The process of safety integrity level (SIL) verification requires calculation of probability of failure on demand. As per convention and the information contained in the IEC 61511 standard (ISA 84.00.01), ISA technical reports on the topic and ISA training, the calculation is typically done using simplified equations. The terms of these equations are either based on unavailability or unreliability, depending on whether or not the failure can be detected and repaired during the component’s mission. The simplified equation for unreliability is: (lam * T) / 2 – where “lam” is the failure rate and “T” is the mission time. The simplified equation for unavailability is (lam * MTTR) – where “lam” is the failure rate and “MTTR” is the mean time to repair.
The purpose of this article is to explain the origin of the simplified equation representation of unavailability. A hand-written derivation of the equation is shown at the end of this article.

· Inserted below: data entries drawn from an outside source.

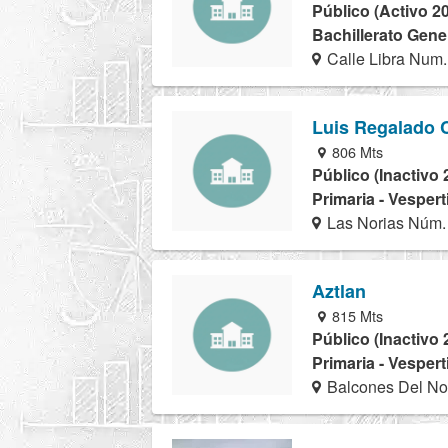
Público (Activo 2
Bachillerato Gener
Calle Libra Num.
Luis Regalado 
806 Mts
Público (Inactivo 
Primaria - Vespert
Las Norias Núm.
Aztlan
815 Mts
Público (Inactivo 
Primaria - Vespert
Balcones Del No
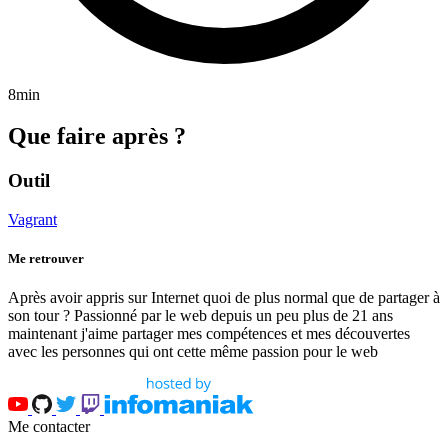
8min
Que faire après ?
Outil
Vagrant
Me retrouver
Après avoir appris sur Internet quoi de plus normal que de partager à
son tour ? Passionné par le web depuis un peu plus de 21 ans
maintenant j'aime partager mes compétences et mes découvertes
avec les personnes qui ont cette même passion pour le web
Me contacter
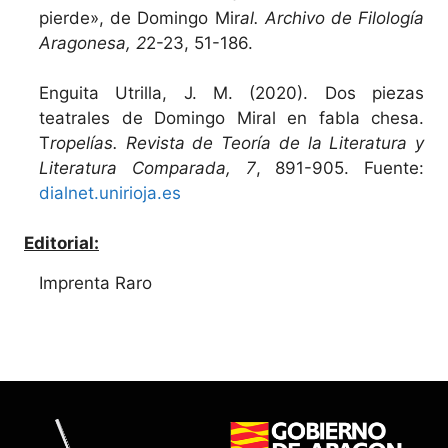
pierde», de Domingo Mir
al. Archivo de Filología
Aragonesa, 2
2-23, 51-186.
Enguita Utrilla, J. M. (2020). Dos piezas
teatrales de Domingo Miral en fabla chesa.
T
ropelías. Revista de Teoría de la Literatura y
Literatura Comparada, 7
, 891-905. Fuente:
dialnet.unirioja.es
Editorial:
Imprenta Raro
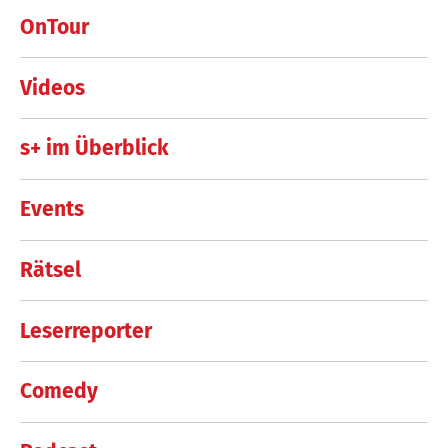
OnTour
Videos
s+ im Überblick
Events
Rätsel
Leserreporter
Comedy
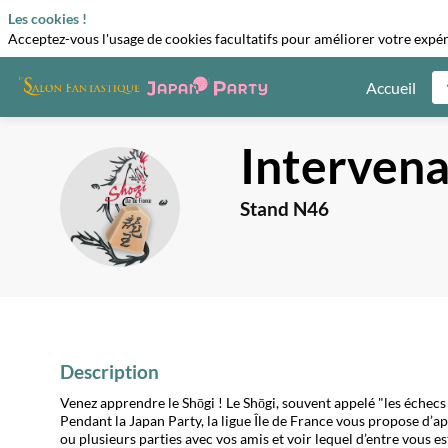
Les cookies !
Acceptez-vous l'usage de cookies facultatifs pour améliorer votre expéri
Accueil
Intervena
I:S
Stand N46
Description
Venez apprendre le Shōgi ! Le Shōgi, souvent appelé "les échecs j
Pendant la Japan Party, la ligue Île de France vous propose d’
ou plusieurs parties avec vos amis et voir lequel d’entre vous e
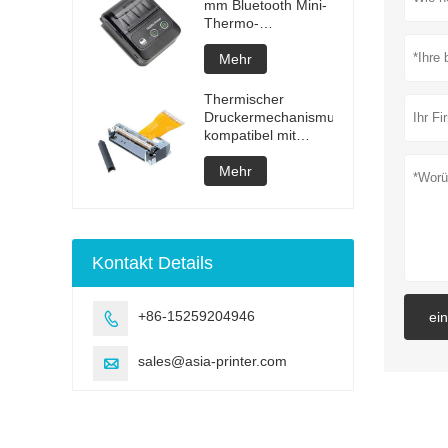
mm Bluetooth Mini-
Thermo-
Belegdrucker
Mehr
Thermischer
Druckermechanismus
kompatibel mit
Fujitsu
FTP628MCL101
Mehr
Kontakt Details
+86-15259204946
ei

sales@asia-printer.com

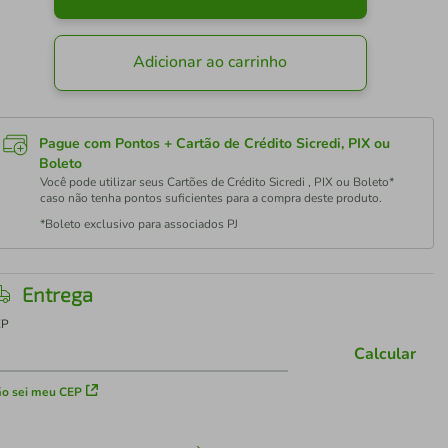
Adicionar ao carrinho
Pague com Pontos + Cartão de Crédito Sicredi, PIX ou
Boleto
Você pode utilizar seus Cartões de Crédito Sicredi , PIX ou Boleto*
caso não tenha pontos suficientes para a compra deste produto.
*Boleto exclusivo para associados PJ
Entrega
EP
Calcular
o sei meu CEP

The exercise begins with a definition of unavailability, which is the mean system downtime divided by the mean system total time. Next, the downtime and total time are replaced with the terms commonly used to represent those concepts, specifically, downtime is the mean amount of time that elapses between a failure of a component and return of that component to service, or the Mean Time to Repair (MTTR). The total time between cycles is the Mean Time Between Failures (MTBF) which is the sum of the MTTR and the Mean Time To Failure (MTTF).
The approximation that is used to simplify the equation is contingent upon the MTTR being much-much smaller than the MTTF. If this is the case, then the MTBF can be approximated by the MTTF.
Another assumption in the derivation is that the failure rate of the SIS components is constant, which is a consistent assumption across much of the derivation of the PFD equations. If the failure rate is constant, then the failure rate is 1/MTTF. Replacing all of these approximations and assumptions into the original equation yields the simplified approximation that:
Q ~ lam (MTTR)